Sen. David Vitter, R-La., called the debit cards "a good start" on Friday but said evacuees will need a lot more money.
"We need to be able to get them the cash they need to be able to live and survive, even in the near term, because many of these folks live paycheck to paycheck," Vitter told CBS' "The Early Show."
The president designated next Friday as a national day of prayer and remembrance for Katrina's victims.
Promises for sustained federal help came amid heightening strain and signs that the road to recovery would be long.
Police prepared to evacuate residents reluctant to leave their homes. Much of New Orleans (search) remained flooded and those who stayed behind lacked power, water and food.
Vice President Dick Cheney toured the region Thursday and described "significant" progress. It was too soon to estimate the total cost of reconstruction, he said.

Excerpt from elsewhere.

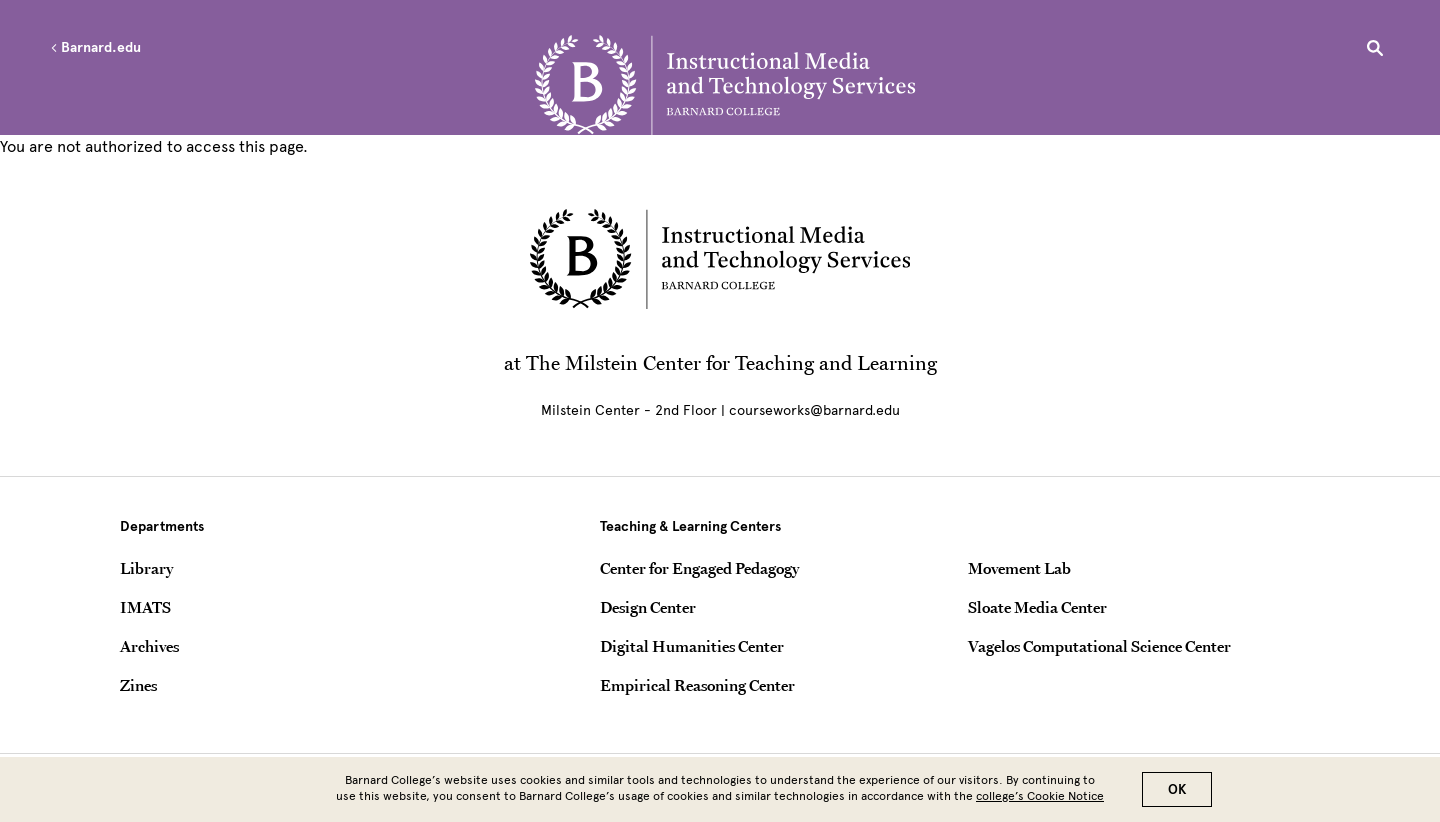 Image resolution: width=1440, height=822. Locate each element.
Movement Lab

Bush used national emergency authority to waive sections of a federal law that requires payment of prevailing wages on government contracts, wages based on surveys that take into account union and nonunion pay. The waiver applies to disaster areas in Louisiana, Mississippi, Alabama and Florida.
Democrats objected. "Hurricane Katrina took away their jobs, now President Bush will take away their wages when they find new jobs," said House Minority Leader Nancy Pelosi, D-Calif.
Democrats also questioned the wisdom of funneling $50 billion in recovery funds through the Federal Emergency Management Agency with questions swirling about whether it acted too slowly to help hurricane victims.
"After what we all have witnessed the past week or so, is there anyone in America who feels we should continue to rely exclusively on FEMA (search) to head the federal government's response to this tragedy?" asked Senate Minority Leader Harry Reid, D-Nev.
Congressional Democratic leaders said they would refuse to appoint members to a committee that Republican leaders intend to create to investigate FEMA and the administration's response to the storm.
And some lawmakers started to sound alarms about the growing cost of recovery.
Sen. Tom Coburn, R-Okla., said federal spending should be re-examined and some programs cut while the Gulf Coast remains a priority.
"We're going to do the easy thing. We should pay for this," Coburn said. "We should pass this bill, but we should not pass it on the backs of our children and grandchildren."
Others cautioned against new authority that temporarily increases the purchasing limit from $15,000 to $250,000 for federal employees with government-issued credit cards working on recovery, arguing that it could lead to wasteful spending.